Paramount and Disney are both incredibly important and close partners of ours, Netflix as well. The way we look at it, we offer an array of business models, they can stream through primetime channels, we offer TVOD models, we host linear on YouTube TV. So I think that is one of the things that our partners really value in us is that we have this versatility of business models that makes great economic sense for them and gives them the ability to reach their audiences in different ways.

How has Disney’s carriage dispute with Charter affected sign-ups to YouTube TV ahead of the start of the NFL Sunday Ticket?
We are in the window of sign-ups, so I can’t uniquely speak to what is attributable to the Disney and Charter situation.

I will say that it speaks to how everyone wants to make sure their users have a great experience, and I think their confidence in recommending YouTube TV to fans and to their users demonstrates that they understand that it is a great place to watch all the content they are missing in this short-term window.

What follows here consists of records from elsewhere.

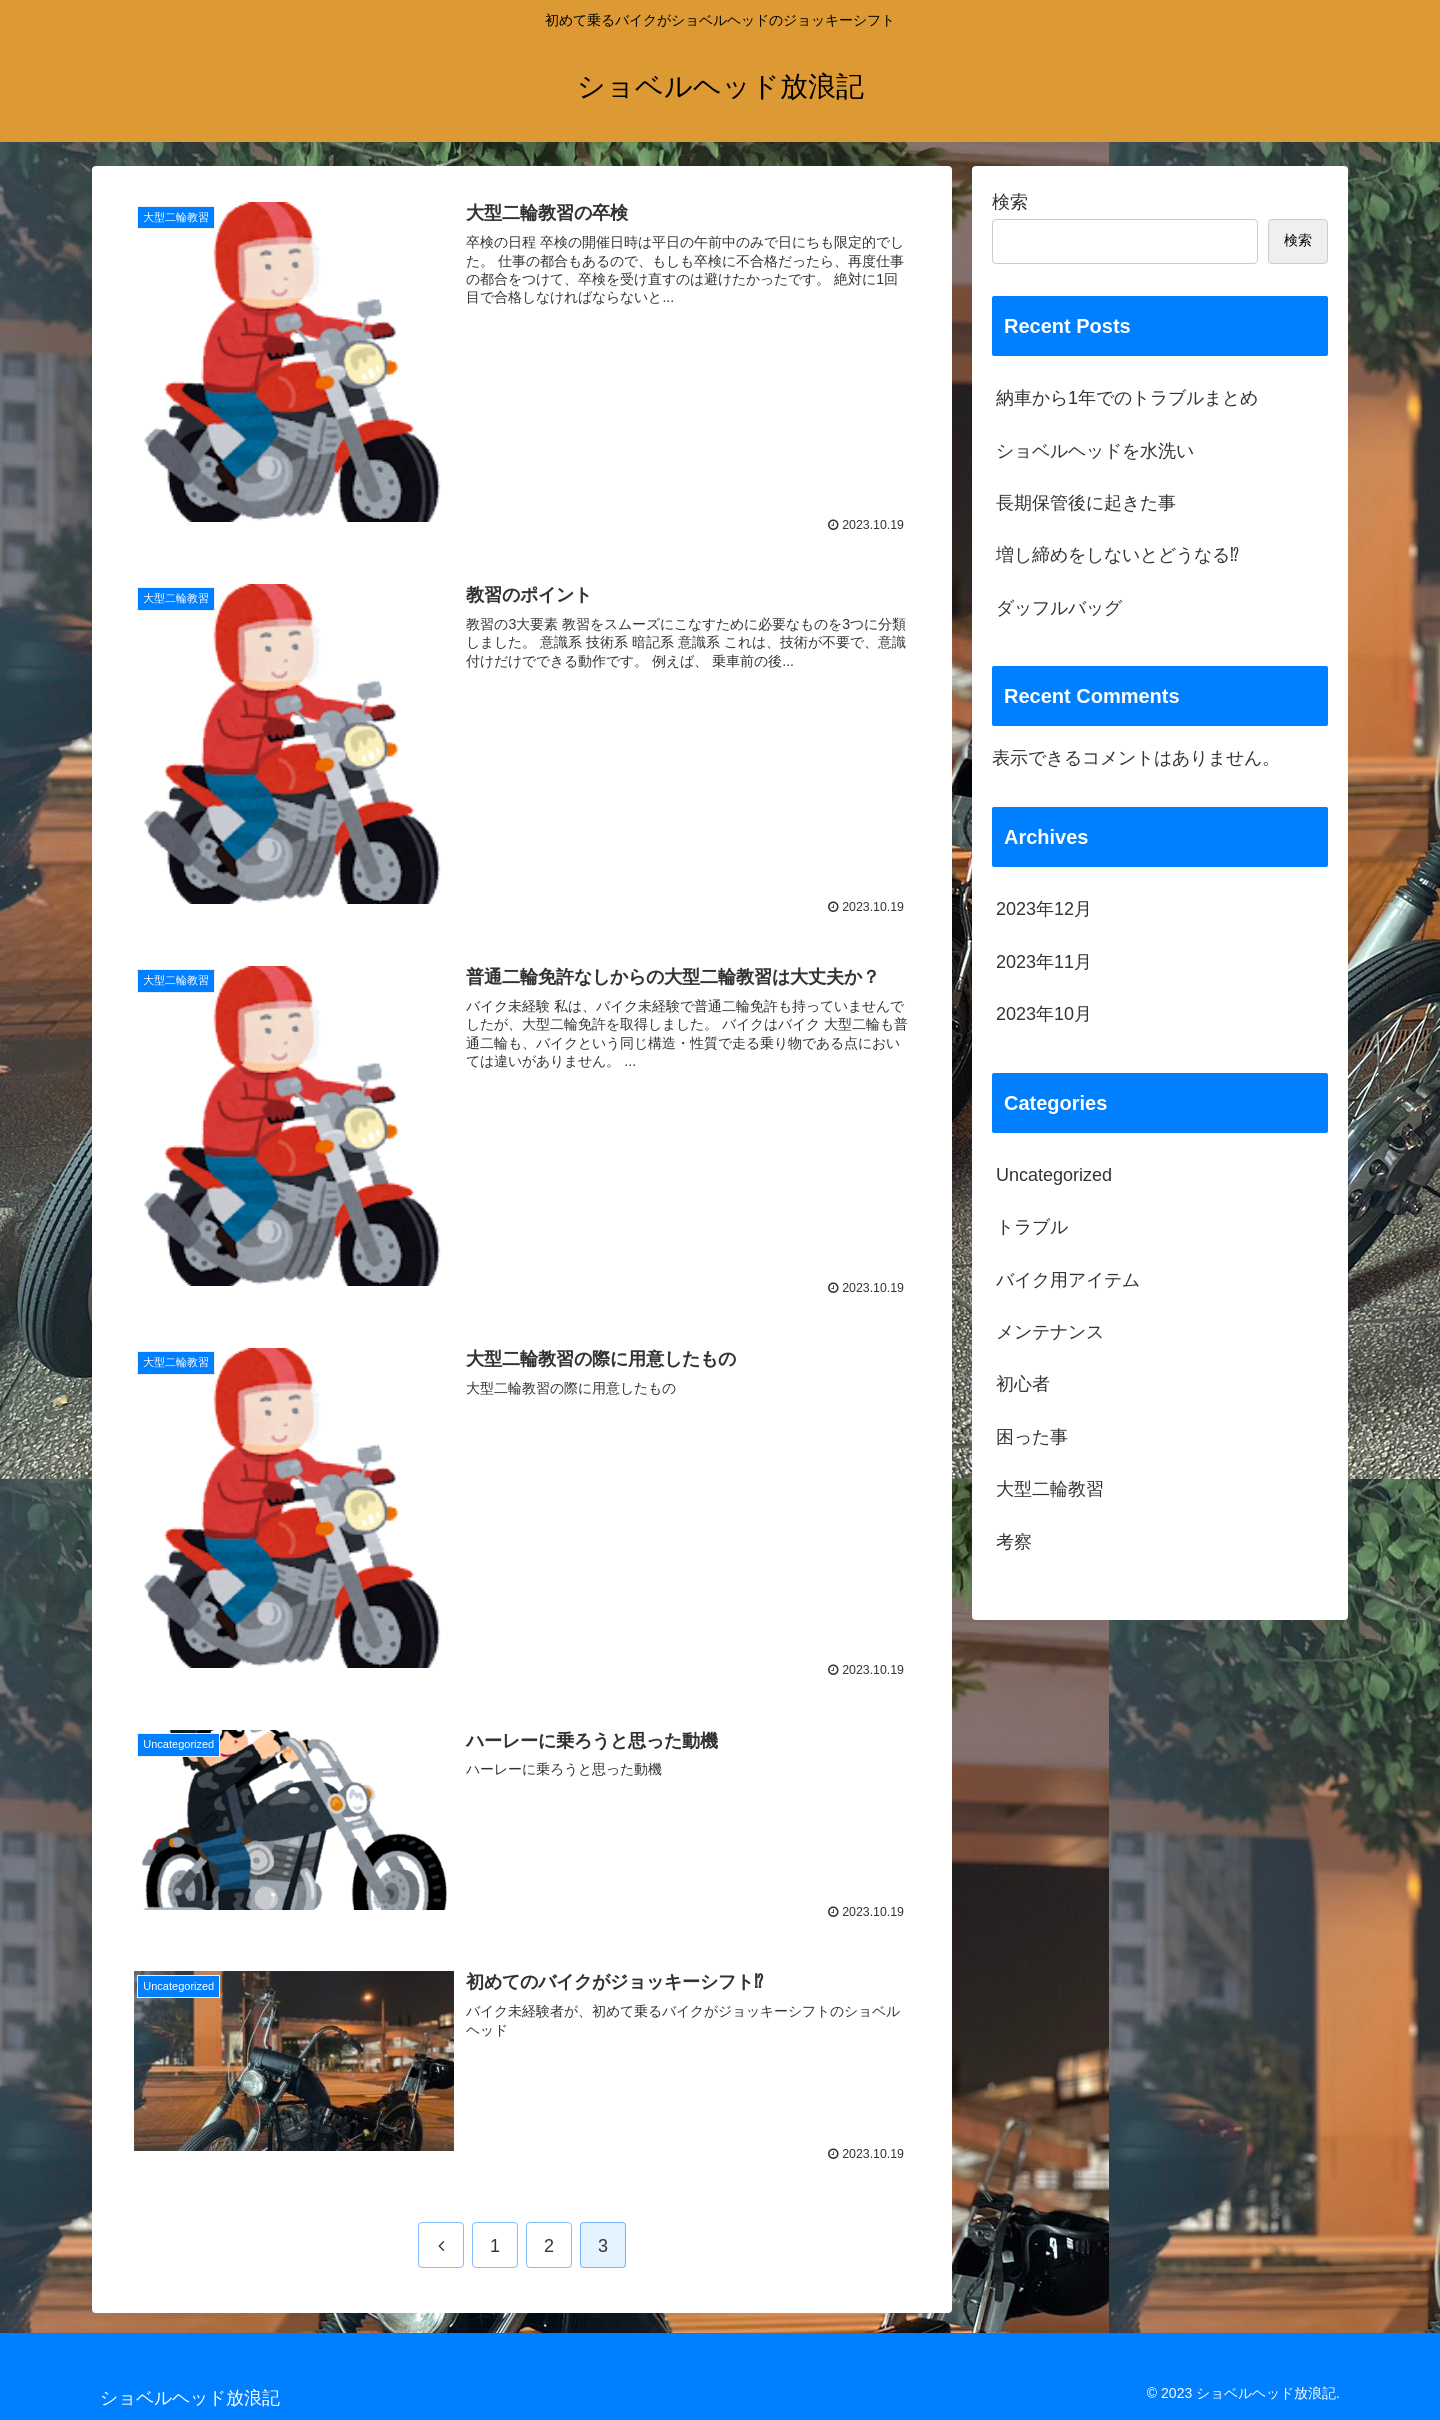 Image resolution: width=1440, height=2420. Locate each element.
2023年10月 (1044, 1014)
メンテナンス (1050, 1332)
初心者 (1023, 1384)
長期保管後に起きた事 (1086, 503)
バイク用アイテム (1068, 1280)
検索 (1010, 202)
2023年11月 (1044, 962)
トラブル (1032, 1227)
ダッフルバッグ (1059, 608)
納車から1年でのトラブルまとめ (1127, 398)
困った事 (1032, 1437)
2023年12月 (1044, 909)
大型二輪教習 (1050, 1489)
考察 (1014, 1542)
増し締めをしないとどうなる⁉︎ (1117, 555)
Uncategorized (1054, 1175)
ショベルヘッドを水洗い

Our subscriptions business is experiencing incredible growth and “NFL Sunday Ticket” is going to be a big inflection point for that.

What is your outlook for YouTube over the next three to five years?
One of the things that was really intriguing to me in coming to YouTube was that there was an incredible acceleration with short-form video, both on creation and consumption. We have really seen this growth of the creator economy, and our creators are like media moguls or small businesses. They’re both directors and screenplay writers. Many of them actually have audience reach that rivals Netflix Top 10 shows.

We are very much a global platform. Many of our creators, as well as other content partners, want to expand internationally. We have a really strong subscription business, not just on YouTube TV, which is a U.S.-only business, but YouTube Music and Premium is over 80 million subscribers now and rapidly growing. So a really, really important growth driver for us on subscriptions and it’s a very global business. We still have markets to expand into internationally which will continue to fuel that growth.

We’re also expanding our international primetime channels as well. There’s a significant runway to expand. We launched in Germany just a few months ago, and we have many other markets slated for the next three to five years.

We continue to be committed to our creators with lots of innovation on creation capabilities. Google is one of the leaders in the generative AI space and using that to make sure that users are able to find their favorite content. So we want creators to have access to seamless and easy creation, whether you’re just getting started or whether you’re a MrBeast and you’re dubbing in 12 languages from around the world. So all of that kind of investment in innovation is really we think that will fuel great growth on the platform.

This interview has been edited for length and clarity.